I remember during my first clinical year in the hospital I befriended an elderly inpatient and ended up visiting her every day for 10 weeks. I saw her through every step of her admission, from moments when she was gravely ill and the entire team was prepared for her death, to her discharge 2 months later. We even took a photo together as she was excitedly getting ready to leave, and I still have it to this day. I was glad she was finally able to go home, and although I knew from doctors her poor health meant that she was unlikely to live for many more years, I didn’t think much of it until the phone call.
It came around 3 weeks after her discharge, I was in working in the hospital and noticed that I had a missed call from an unknown number with a voice message left in my inbox. Her sister’s voice sounded small and distant as she relayed to me the passing of this person I had seen more than anyone else in the hospital up til that point. I immediately called back, and clumsily tried to convey my condolences, feeling awkward and out of place. I was unsure of what to say, and when she broke down saying she hadn’t done enough, I had no idea how to console her. She was by her side every day at the hospital, and they had stuck together their entire lives. My words “you did everything you could,” sounded weak and insignificant, like trying to throw bandaids at a crumbling building. Perhaps it was because she thought I’d be interested as a medical student, but she described in detail what had happened, that my patient had died vomiting blood and bleeding from several orifices, stuck in the back of ambulance driving around trying to find a hospital with an open bed. That they had wanted to come back to hospital I was studying at but there was no space. What do you say to that?
I carried that piece of news with me for the rest of the day, and the day after that. I did not know what to do with the information, and was not sure how to feel. I couldn’t label myself as close to this person or having any involvement in her care, but I also had this connection that could not have meant nothing. I felt sad, but also strangely detached. I didn’t cry until I was telling one of my tutors what had happened, and was given some advice anyone who works in this field should take seriously. That perhaps I already knew. To look after my own mental health. As selfish as it sounds, terrible things happen in hospitals all the time. Many people do not make it. Many people suffer. Whilst the medical field is continually advancing and improving, it cannot save everyone no matter how hard we all want to. Simple decisions can have dire, unforeseen consequences that no one could have predicted and can literally mean “life or death.” And whilst it is undoubtedly the families left behind who hurt the most, the staff and workers feel pain too. But if we take these emotions and burdens home with us each day, it is not sustainable. Our mental health can only take so many blows, and there is a point where the weight of each failed resuscitation, each misdiagnosis, each signed death certificate will shatter a tenuously pieced together psyche. This does not mean to flick the switch on emotions and plunge head first into the darkness of psychopathy, but to remember that it is part of the job and to not let it bleed into our personal lives. A certain barrier must be created to protect the sanctity of our own sanity, for if medical workers carried the burden of every terrible thing they witnessed I think we’d all be worked to six feet under.
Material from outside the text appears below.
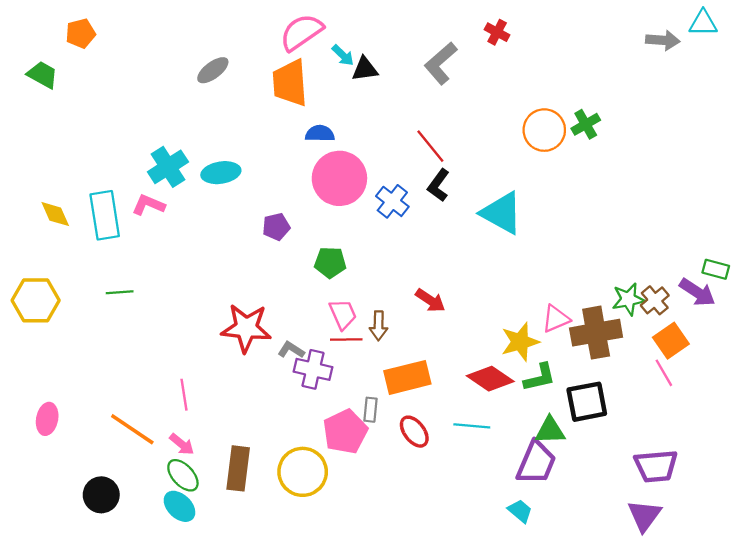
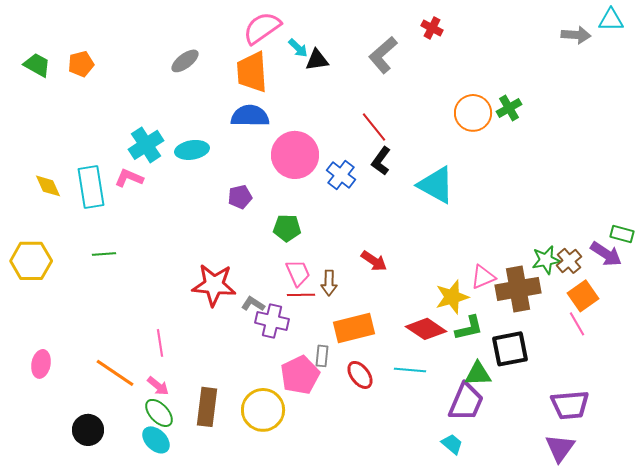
orange pentagon: (80, 33) -> (81, 64), moved
blue semicircle: (320, 133) -> (250, 116), moved, size x1.5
I must finish by stressing I do not mean to bottle up everything and avoid things, because we all now that only ends on combustion. Talking about things is imperative, because often we are our toughest critics. What I could have done better, what I would have done differently in hindsight. Having someone there who can view it with a fresh pair of eyes, and stop you from overthinking or ruminating over it can mean a world of difference. At the end of the day, you cannot look after someone else if you yourself are not well. Mental health is important, and regardless of what you do I think we are all allowed to be a little selfish and protect ourselves from the stress that work can bring.